Bangladesch: Engagierte Gemeinderätin unter Druck



Vergewaltigt und bedroht

Die Kommunalpolitikerin Rowshan Ara Begum wurde am 1. Mai 1999 in ihrer Wohnung vergewaltigt. Seitdem sie die fünf Täter angezeigt hat, werden ihre Familie und Anwälte von den Tätern eingeschüchtert und bedroht, ohne dass die Behörden dagegen eingreifen.

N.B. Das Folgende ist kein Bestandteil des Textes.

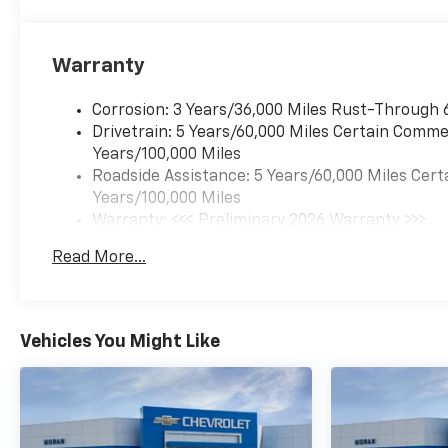
Warranty
Corrosion: 3 Years/36,000 Miles Rust-Through 
Drivetrain: 5 Years/60,000 Miles Certain Commer
Years/100,000 Miles
Roadside Assistance: 5 Years/60,000 Miles Cert
Years/100,000 Miles
Warranty: <<< Preliminary 2026 Warranty >>>
Basic: 3 Years/36,000 Miles
Read More...
Maintenance: First Visit: 12 Months/12,000 Mil
Vehicles You Might Like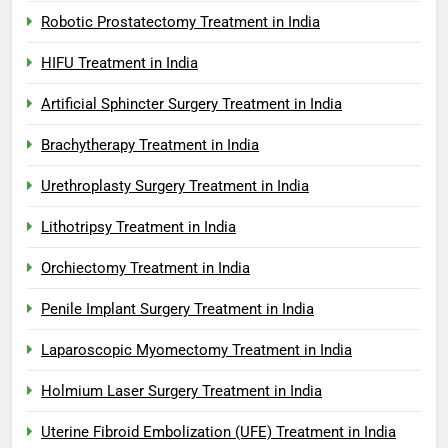
Robotic Prostatectomy Treatment in India
HIFU Treatment in India
Artificial Sphincter Surgery Treatment in India
Brachytherapy Treatment in India
Urethroplasty Surgery Treatment in India
Lithotripsy Treatment in India
Orchiectomy Treatment in India
Penile Implant Surgery Treatment in India
Laparoscopic Myomectomy Treatment in India
Holmium Laser Surgery Treatment in India
Uterine Fibroid Embolization (UFE) Treatment in India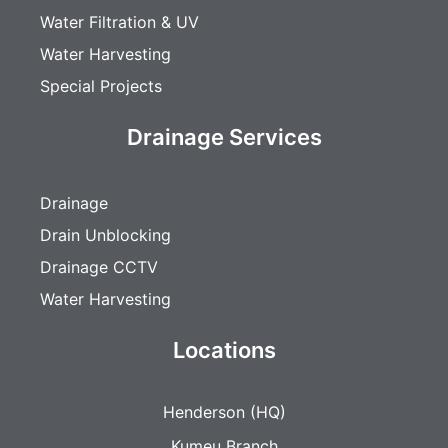
Water Filtration & UV
Water Harvesting
Special Projects
Drainage Services
Drainage
Drain Unblocking
Drainage CCTV
Water Harvesting
Locations
Henderson (HQ)
Kumeu Branch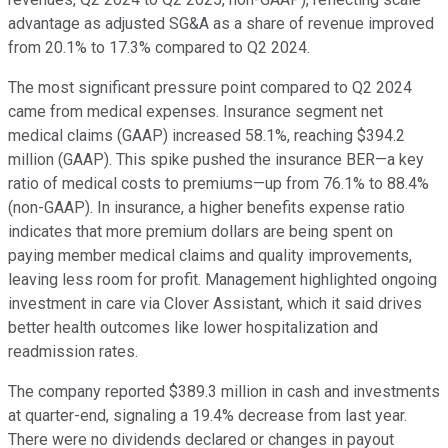
advantage as adjusted SG&A as a share of revenue improved
from 20.1% to 17.3% compared to Q2 2024.
The most significant pressure point compared to Q2 2024
came from medical expenses. Insurance segment net
medical claims (GAAP) increased 58.1%, reaching $394.2
million (GAAP). This spike pushed the insurance BER—a key
ratio of medical costs to premiums—up from 76.1% to 88.4%
(non-GAAP). In insurance, a higher benefits expense ratio
indicates that more premium dollars are being spent on
paying member medical claims and quality improvements,
leaving less room for profit. Management highlighted ongoing
investment in care via Clover Assistant, which it said drives
better health outcomes like lower hospitalization and
readmission rates.
The company reported $389.3 million in cash and investments
at quarter-end, signaling a 19.4% decrease from last year.
There were no dividends declared or changes in payout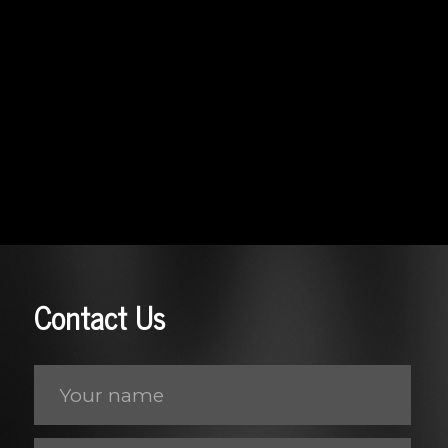
Contact Us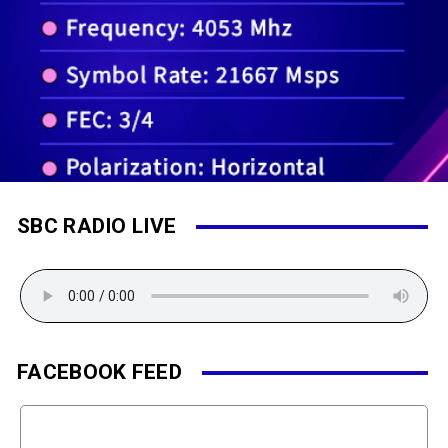
SBC RADIO LIVE
FACEBOOK FEED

Für die Armen und gegen die korrupten Mächtigen

Als Abgeordnete des Stadtrates (Union Parishad, UP) setzt sich Rowshan Ara Begum konsequent für die arme Bevölkerung ein. Ein schwieriges und nicht immer erfolgreiches Unternehmen für eine Frau, die selbst aus einfachen Verhältnissen stammt. Wiederholt hatten männliche Abgeordnete des Gemeindeparlaments Frau Rowshan Aras engagierte Bemühungen vereitelt, Unterschlagungen durch die Ratsmitglieder zu verhindern und dafür zu sorgen, dass diese Mittel stattdessen den ärmeren Schichten zugute kommen.

Brutale Vergewaltigung

Am 1. Mai 1999 wurde die Kommunalpolitikerin bei sich zu Hause im Stadtteil Kishorgonj der Hauptstadt Dhaka von fünf Männern aufgesucht. Berichte liegen vor, dass diese fünf Männer mit Wissen des Vorsitzenden des Stadtrates Weizen und medizinische Güter, die für die Gemeinde vorgesehen waren, an private Händler verkauft hatten.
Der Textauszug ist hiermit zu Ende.